Some Bulldozer and Bobcat articles have sprung up

Page 5 - Seeking answers? Join the AnandTech community: where nearly half-a-million members share solutions and discuss the latest tech.

JFAMD

Senior member
May 16, 2009
565
0
0
If I read the small print correctly, AMD isn't even banking on improved IPC.
http://www.anandtech.com/Gallery/Album/754#6


To me that reads like: "Okay, there will be a loss on serial single-threaded workloads, but we managed to keep this loss under control, so it's not going to be significant."
So the approach seems to favour parallel workloads, more cores per die, less transistors per core... that sort of thing. But not better IPC.

This is where reading the small print and drawing conclusions vs. asking the question will get you in trouble.

The comparison is NOT against previous generation. The comparison is two threads running on one module vs. 2 threads running on two complete dedicated cores.

Very minor impact in overall performance per thread, huge impact in power savings and die level savings (cost).

I have said it several times. IPC WILL BE HIGHER.
 

JFAMD

Senior member
May 16, 2009
565
0
0
Thanks for the info. I have to say, this is a surprise. What happened to the "4/8 CPU" mentioned in an old slide before? You said to interpret that as "there will be a 4-core and 8-core variants available" instead of "4c/8t" since no HT on BD. The slide in question is below, but I can't link to your response - I forgot which forum it was, either here, at SA, or at AMDZone, I suppose.
desktoproadmap.jpg



I hope Scali's response has had you enlightened already. For the past weeks (or was it months already) it is getting tiresome having to explain "HT core", "logical core", "real core" over and over to people who think hyperthreading produces "one real + one hyperthreaded/logical core", and similar such fallacies regarding "logical cores", whether in HT context or not.

I can't speak to the different implementations. Just as we are doing 12 and 16 cores on Interlagos they could well be doing a 4 core Zambezi. The only data that I will comment on is the max cores, which is 8. I am not a client guy.
 

jvroig

Platinum Member
Nov 4, 2009
2,394
1
81
Ht can only carry you so far and OoO will only cary you so far.
You say that as if only Intel had OoO, and that it is a minuscule contribution. The fact that Atom is reviled by all should tell you otherwise, along with the fact that AMD CPUs are also OoO.

It sounds like AMD was well aware of the fact that most CPU cores go underutilized "thanx microsoft" and I would imagine that before they taped out they looked at current Intel CPUs and made the call as to wether the Intel HT process was going to be better or worse. they could have fixed it before tape out. So that should tell you a bunch right there.
A lot here doesn't make sense:

1) "thanx microsoft"? Are we blaming Microsoft now for CPU woes? I suppose it is also Microsoft's fault that StarCraft II reportedly only uses two cores?

2.) AMD was aware that most cores go underutilized so they made an architecture that is optimized for multi-threaded scenarios instead of single-threaded?
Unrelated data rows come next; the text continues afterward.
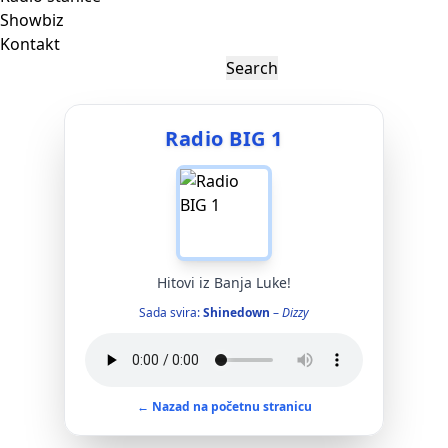
Showbiz
Kontakt
Radio BIG 1
Hitovi iz Banja Luke!
Sada svira:
Shinedown
–
Dizzy
← Nazad na početnu stranicu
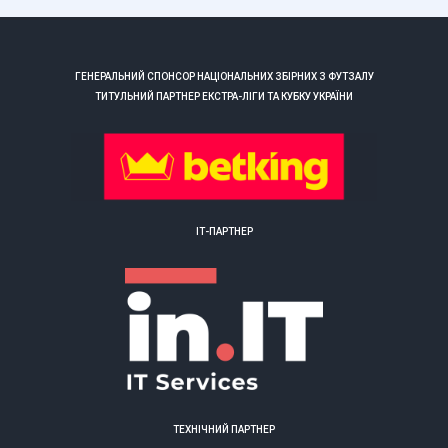
ГЕНЕРАЛЬНИЙ СПОНСОР НАЦІОНАЛЬНИХ ЗБІРНИХ З ФУТЗАЛУ
ТИТУЛЬНИЙ ПАРТНЕР ЕКСТРА-ЛІГИ ТА КУБКУ УКРАЇНИ
ІТ-ПАРТНЕР
ТЕХНІЧНИЙ ПАРТНЕР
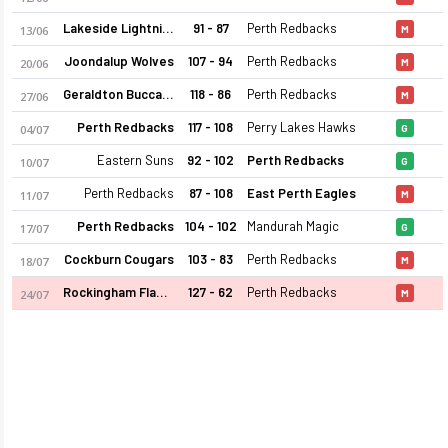
Lakeside Lightning
91 - 87
Perth Redbacks
13/06
M
Joondalup Wolves
107 - 94
Perth Redbacks
20/06
M
Geraldton Buccaneers
118 - 86
Perth Redbacks
27/06
M
Perth Redbacks
117 - 108
Perry Lakes Hawks
04/07
G
Eastern Suns
92 - 102
Perth Redbacks
10/07
G
Perth Redbacks 2026 sezonu kadrosu, maç fikstürü, puan durum
Perth Redbacks
87 - 108
East Perth Eagles
11/07
M
Perth Redbacks
104 - 102
Mandurah Magic
17/07
G
Cockburn Cougars
103 - 83
Perth Redbacks
18/07
M
Rockingham Flames
127 - 62
Perth Redbacks
24/07
M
Don't you just think that is a bit of "We need X, therefore let's build Y instead of X"? Wouldn't AMD have optimized for single-threaded performance if they were aware that most cores go underutilized anyway because single-threaded performance was all that still mattered?

3.) (off topic) You could try to double check your spelling, and use proper punctuation, and try to state your thoughts clearer. When you argue like you do, and don't bother to fix these small things, it makes responding to you harder, and makes arguments longer than necessary. I am not a native English speaker myself, English is only my second language, and I speak it probably 5-10% of a day only, but I do my best, anyway. Peace :)
 

jvroig

Platinum Member
Nov 4, 2009
2,394
1
81
The comparison is NOT against previous generation. The comparison is two threads running on one module vs. 2 threads running on two complete dedicated cores.
Exactly what I said. Thank you for confirming, because until you did, all I had as basis was my own deductive reasoning, which means squat as a proof.
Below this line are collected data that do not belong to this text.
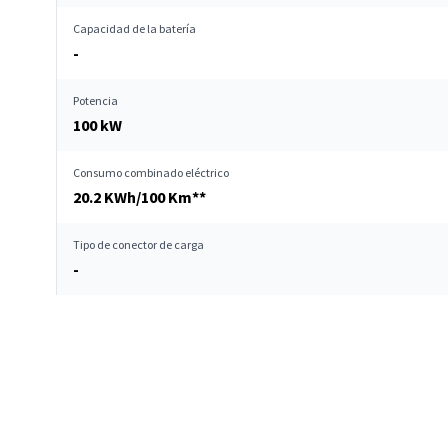
Capacidad de la batería
-
Potencia
100 kW
Consumo combinado eléctrico
20.2 KWh/100 Km**
Tipo de conector de carga
-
I have said it several times. IPC WILL BE HIGHER.
Thank you for confirming this as well. Anand's wording was vague enough as to be debatable, and you stating it this clearly is very much appreciated.

The only data that I will comment on is the max cores, which is 8.
Great, I wasn't arguing against that. I merely remembered the slide, and your response to it, which then became my basis for saying Zambezi will come out as a quad-core and an octo-core. Never did (and never meant to) imply that Zambezi was "only" a quad-core.
 

ModestGamer

Banned
Jun 30, 2010
1,140
0
0
You say that as if only Intel had OoO, and that it is a minuscule contribution. The fact that Atom is reviled by all should tell you otherwise, along with the fact that AMD CPUs are also OoO.
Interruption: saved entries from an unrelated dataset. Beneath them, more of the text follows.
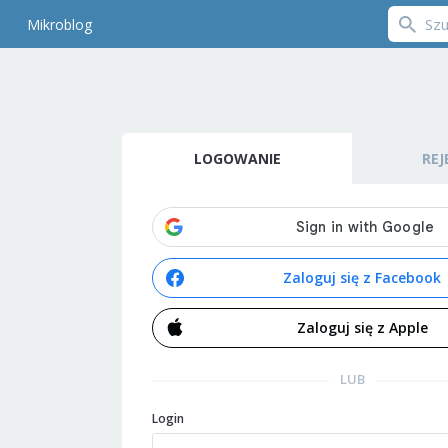
Mikroblog
LOGOWANIE
REJ
Zaloguj się z Facebook
Zaloguj się z Apple
LUB
Login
A lot here doesn't make sense:

1) "thanx microsoft"? Are we blaming Microsoft now for CPU woes? I suppose it is also Microsoft's fault that StarCraft II reportedly only uses two cores?

2.) AMD was aware that most cores go underutilized so they made an architecture that is optimized for multi-threaded scenarios instead of single-threaded? Don't you just think that is a bit of "We need X, therefore let's build Y instead of X"? Wouldn't AMD have optimized for single-threaded performance if they were aware that most cores go underutilized anyway because single-threaded performance was all that still mattered?

3.) (off topic) You could try to double check your spelling, and use proper punctuation, and try to state your thoughts clearer. When you argue like you do, and don't bother to fix these small things, it makes responding to you harder, and makes arguments longer than necessary. I am not a native English speaker myself, English is only my second language, and I speak it probably 5-10% of a day only, but I do my best, anyway. Peace :)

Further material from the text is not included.